# DATASET RECORDS
· · ·

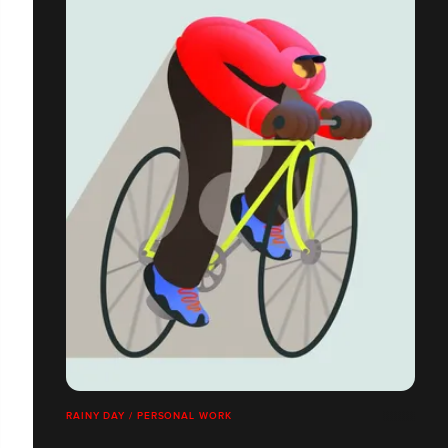
RAINY DAY / PERSONAL WORK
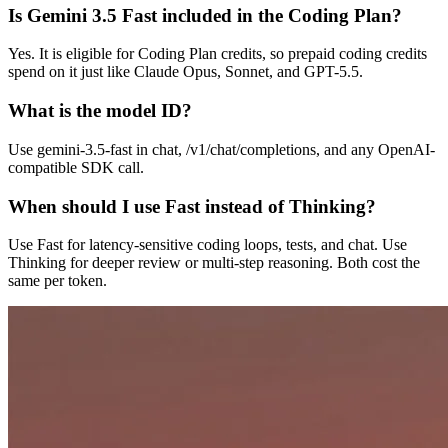
Is Gemini 3.5 Fast included in the Coding Plan?
Yes. It is eligible for Coding Plan credits, so prepaid coding credits
spend on it just like Claude Opus, Sonnet, and GPT-5.5.
What is the model ID?
Use gemini-3.5-fast in chat, /v1/chat/completions, and any OpenAI-
compatible SDK call.
When should I use Fast instead of Thinking?
Use Fast for latency-sensitive coding loops, tests, and chat. Use
Thinking for deeper review or multi-step reasoning. Both cost the
same per token.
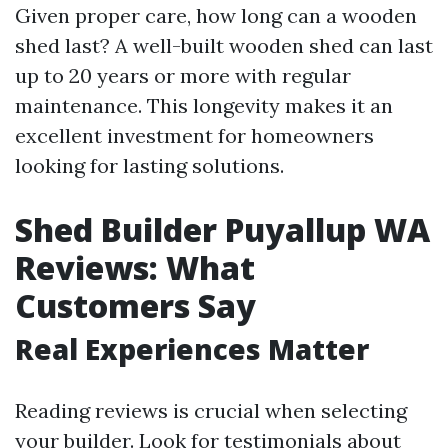
Given proper care, how long can a wooden
shed last? A well-built wooden shed can last
up to 20 years or more with regular
maintenance. This longevity makes it an
excellent investment for homeowners
looking for lasting solutions.
Shed Builder Puyallup WA
Reviews: What
Customers Say
Real Experiences Matter
Reading reviews is crucial when selecting
your builder. Look for testimonials about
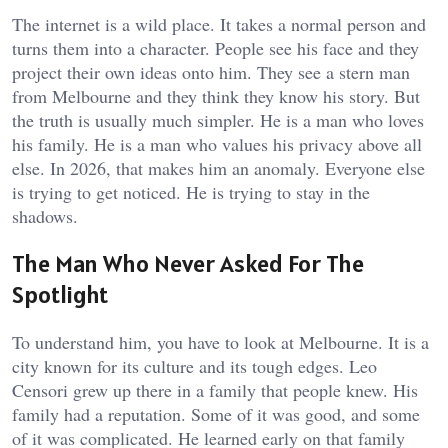
The internet is a wild place. It takes a normal person and
turns them into a character. People see his face and they
project their own ideas onto him. They see a stern man
from Melbourne and they think they know his story. But
the truth is usually much simpler. He is a man who loves
his family. He is a man who values his privacy above all
else. In 2026, that makes him an anomaly. Everyone else
is trying to get noticed. He is trying to stay in the
shadows.
The Man Who Never Asked For The
Spotlight
To understand him, you have to look at Melbourne. It is a
city known for its culture and its tough edges. Leo
Censori grew up there in a family that people knew. His
family had a reputation. Some of it was good, and some
of it was complicated. He learned early on that family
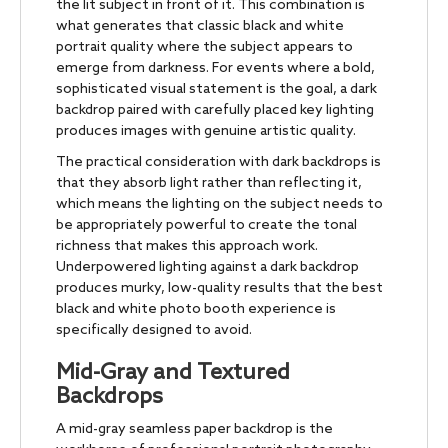
the lit subject in front of it. This combination is
what generates that classic black and white
portrait quality where the subject appears to
emerge from darkness. For events where a bold,
sophisticated visual statement is the goal, a dark
backdrop paired with carefully placed key lighting
produces images with genuine artistic quality.
The practical consideration with dark backdrops is
that they absorb light rather than reflecting it,
which means the lighting on the subject needs to
be appropriately powerful to create the tonal
richness that makes this approach work.
Underpowered lighting against a dark backdrop
produces murky, low-quality results that the best
black and white photo booth experience is
specifically designed to avoid.
Mid-Gray and Textured
Backdrops
A mid-gray seamless paper backdrop is the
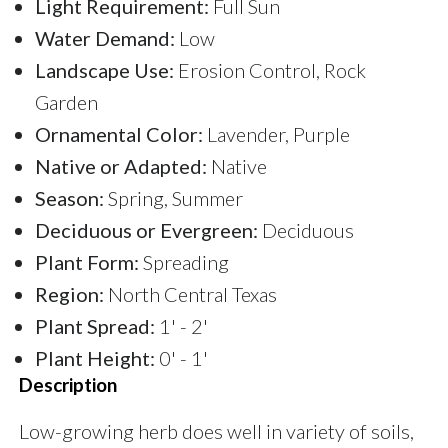
Light Requirement:
Full Sun
Water Demand:
Low
Landscape Use:
Erosion Control, Rock
Garden
Ornamental Color:
Lavender, Purple
Native or Adapted:
Native
Season:
Spring, Summer
Deciduous or Evergreen:
Deciduous
Plant Form:
Spreading
Region:
North Central Texas
Plant Spread:
1' - 2'
Plant Height:
0' - 1'
Description
Low-growing herb does well in variety of soils,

· · ·

# REQUIRED WORK
The reply should hold exactly the lines above, starting at the line with "Use gemini-3.5-fast in" and ending at the line with "produces murky, low-quality", and no pictures.

# TASK RESULT
Use gemini-3.5-fast in chat, /v1/chat/completions, and any OpenAI-
compatible SDK call.
When should I use Fast instead of Thinking?
Use Fast for latency-sensitive coding loops, tests, and chat. Use
Thinking for deeper review or multi-step reasoning. Both cost the
same per token.
Given proper care, how long can a wooden
shed last? A well-built wooden shed can last
up to 20 years or more with regular
maintenance. This longevity makes it an
excellent investment for homeowners
looking for lasting solutions.
Shed Builder Puyallup WA
Reviews: What
Customers Say
Real Experiences Matter
Reading reviews is crucial when selecting
your builder. Look for testimonials about
The internet is a wild place. It takes a normal person and
turns them into a character. People see his face and they
project their own ideas onto him. They see a stern man
from Melbourne and they think they know his story. But
the truth is usually much simpler. He is a man who loves
his family. He is a man who values his privacy above all
else. In 2026, that makes him an anomaly. Everyone else
is trying to get noticed. He is trying to stay in the
shadows.
The Man Who Never Asked For The
Spotlight
To understand him, you have to look at Melbourne. It is a
city known for its culture and its tough edges. Leo
Censori grew up there in a family that people knew. His
family had a reputation. Some of it was good, and some
of it was complicated. He learned early on that family
the lit subject in front of it. This combination is
what generates that classic black and white
portrait quality where the subject appears to
emerge from darkness. For events where a bold,
sophisticated visual statement is the goal, a dark
backdrop paired with carefully placed key lighting
produces images with genuine artistic quality.
The practical consideration with dark backdrops is
that they absorb light rather than reflecting it,
which means the lighting on the subject needs to
be appropriately powerful to create the tonal
richness that makes this approach work.
Underpowered lighting against a dark backdrop
produces murky, low-quality results that the best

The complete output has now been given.